Task description >> Copy out each line of the data that includes the string "input".

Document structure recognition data
------

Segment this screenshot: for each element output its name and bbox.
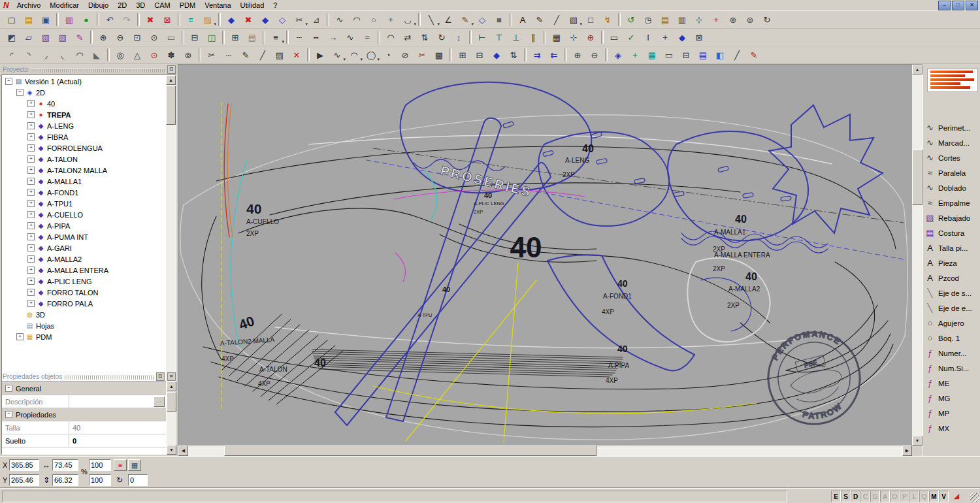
tool-costura[interactable]: ▤Costura — [924, 225, 979, 240]
tree-scroll-thumb[interactable] — [166, 86, 176, 125]
slash-icon[interactable]: ╱ — [548, 12, 565, 27]
hatch-icon[interactable]: ▧▾ — [565, 12, 582, 27]
properties-scrollbar[interactable]: ▲ ▼ — [167, 381, 176, 455]
tool-talla-pi[interactable]: ATalla pi... — [924, 240, 979, 255]
tree-expander[interactable]: + — [27, 122, 35, 129]
magnify-out-icon[interactable]: ⊖ — [586, 47, 603, 63]
pen-table-icon[interactable]: ▨ — [37, 29, 54, 45]
ruler-icon[interactable]: ▭ — [163, 29, 180, 45]
group-icon[interactable]: ⊞ — [454, 47, 471, 63]
rectangle-icon[interactable]: □ — [582, 12, 599, 27]
pivot-icon[interactable]: ⊙ — [146, 47, 163, 63]
indicator-s[interactable]: S — [841, 491, 851, 502]
nudge-right-icon[interactable]: ⇉ — [529, 47, 546, 63]
tree-item-versi-n-1-actual[interactable]: −▤Versión 1 (Actual) — [3, 76, 165, 87]
screen-icon[interactable]: ▭ — [661, 47, 678, 63]
cut-icon[interactable]: ✂ — [203, 47, 220, 63]
canvas-v-thumb[interactable] — [912, 150, 923, 205]
tree-item-a-cuello[interactable]: +◆A-CUELLO — [3, 209, 165, 220]
pencil-icon[interactable]: ✎ — [531, 12, 548, 27]
vertex-icon[interactable]: ◆ — [488, 47, 505, 63]
grid-icon[interactable]: ▦ — [548, 29, 565, 45]
tree-item-a-malla1[interactable]: +◆A-MALLA1 — [3, 176, 165, 187]
rings-icon[interactable]: ⊚ — [180, 47, 197, 63]
canvas-h-thumb[interactable] — [224, 446, 596, 456]
text-height-icon[interactable]: I — [640, 29, 657, 45]
scroll-down-icon[interactable]: ▼ — [167, 445, 176, 455]
tree-expander[interactable]: + — [27, 289, 35, 296]
tree-item-forro-talon[interactable]: +◆FORRO TALON — [3, 287, 165, 298]
columns-icon[interactable]: ▥ — [674, 12, 691, 27]
direct-select-icon[interactable]: ▱ — [20, 29, 37, 45]
menu-cam[interactable]: CAM — [150, 1, 174, 10]
pen-table-2-icon[interactable]: ▧ — [54, 29, 71, 45]
database-icon[interactable]: ▥ — [61, 12, 78, 27]
tool-mg[interactable]: ƒMG — [924, 391, 979, 406]
tool-mp[interactable]: ƒMP — [924, 406, 979, 421]
bullseye-icon[interactable]: ◎ — [112, 47, 129, 63]
rotation-input[interactable] — [128, 474, 148, 486]
tree-item-a-malla2[interactable]: +◆A-MALLA2 — [3, 253, 165, 265]
delete-point-icon[interactable]: ✖ — [240, 12, 257, 27]
circle-icon[interactable]: ○ — [365, 12, 382, 27]
tree-expander[interactable]: + — [27, 189, 35, 196]
menu-ventana[interactable]: Ventana — [200, 1, 235, 10]
line-icon[interactable]: ╲▾ — [423, 12, 440, 27]
dash-style-icon[interactable]: ┄ — [291, 29, 308, 45]
scale-x-input[interactable] — [89, 459, 111, 471]
signature-icon[interactable]: ✎ — [745, 47, 762, 63]
drawing-canvas[interactable]: PERFOMANCEPATROWPDF 40A-CUELLO2XPPROSERI… — [178, 65, 912, 446]
tool-rebajado[interactable]: ▨Rebajado — [924, 210, 979, 225]
menu-pdm[interactable]: PDM — [175, 1, 200, 10]
triangle-icon[interactable]: △ — [129, 47, 146, 63]
end-tool-icon[interactable]: ⊠ — [691, 29, 708, 45]
pen-icon[interactable]: ✎▾ — [457, 12, 474, 27]
pushpin-icon[interactable]: ⊹ — [691, 12, 708, 27]
text-icon[interactable]: A — [514, 12, 531, 27]
plus-green-icon[interactable]: ＋ — [627, 47, 644, 63]
tree-item-40[interactable]: +●40 — [3, 98, 165, 109]
tree-item-pdm[interactable]: +▦PDM — [3, 331, 165, 342]
point-marker-icon[interactable]: ＋ — [382, 12, 399, 27]
tool-marcad[interactable]: ∿Marcad... — [924, 135, 979, 150]
aspect-link-icon[interactable]: ≡ — [114, 459, 127, 471]
arc-menu-icon[interactable]: ◠▾ — [346, 47, 363, 63]
ellipsis-button[interactable]: ... — [154, 397, 165, 407]
tree-expander[interactable]: − — [5, 78, 12, 85]
tree-expander[interactable]: − — [16, 89, 24, 96]
tree-expander[interactable]: + — [27, 133, 35, 140]
add-point-icon[interactable]: ◆ — [257, 12, 274, 27]
new-icon[interactable]: ▢ — [3, 12, 20, 27]
add-cross-icon[interactable]: ＋ — [708, 12, 725, 27]
tool-mx[interactable]: ƒMX — [924, 421, 979, 436]
tree-expander[interactable]: + — [27, 222, 35, 229]
maximize-button[interactable]: □ — [952, 1, 964, 10]
tool-numer[interactable]: ƒNumer... — [924, 346, 979, 361]
mirror-vertical-icon[interactable]: ⇅ — [416, 29, 433, 45]
mirror-horizontal-icon[interactable]: ⇄ — [399, 29, 416, 45]
zoom-fit-icon[interactable]: ⊙ — [146, 29, 163, 45]
scroll-up-icon[interactable]: ▲ — [166, 75, 176, 85]
angle-line-icon[interactable]: ∠ — [440, 12, 457, 27]
scroll-left-icon[interactable]: ◀ — [178, 446, 188, 456]
tree-expander[interactable]: + — [27, 278, 35, 285]
tree-item-trepa[interactable]: +●TREPA — [3, 109, 165, 120]
panel-restore-button[interactable]: ⊡ — [156, 372, 165, 381]
undo-icon[interactable]: ↶ — [101, 12, 118, 27]
pen-2-icon[interactable]: ✎ — [237, 47, 254, 63]
menu-archivo[interactable]: Archivo — [12, 1, 46, 10]
tree-item-a-malla-entera[interactable]: +◆A-MALLA ENTERA — [3, 265, 165, 276]
paste-icon[interactable]: ▤ — [244, 29, 261, 45]
indicator-c[interactable]: C — [860, 491, 870, 502]
delete-icon[interactable]: ✖ — [142, 12, 159, 27]
polygon-icon[interactable]: ◇ — [474, 12, 491, 27]
ungroup-icon[interactable]: ⊟ — [471, 47, 488, 63]
x-mark-icon[interactable]: ✕ — [288, 47, 305, 63]
crosshair-icon[interactable]: ＋ — [657, 29, 674, 45]
tree-expander[interactable]: + — [27, 300, 35, 307]
grid-teal-icon[interactable]: ▦ — [644, 47, 661, 63]
menu-modificar[interactable]: Modificar — [45, 1, 84, 10]
select-icon[interactable]: ◩ — [3, 29, 20, 45]
tree-item-a-pipa[interactable]: +◆A-PIPA — [3, 220, 165, 231]
indicator-e[interactable]: E — [831, 491, 841, 502]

------

Exercise solution >>
rotation-input[interactable] — [128, 474, 148, 486]
scale-x-input[interactable] — [89, 459, 111, 471]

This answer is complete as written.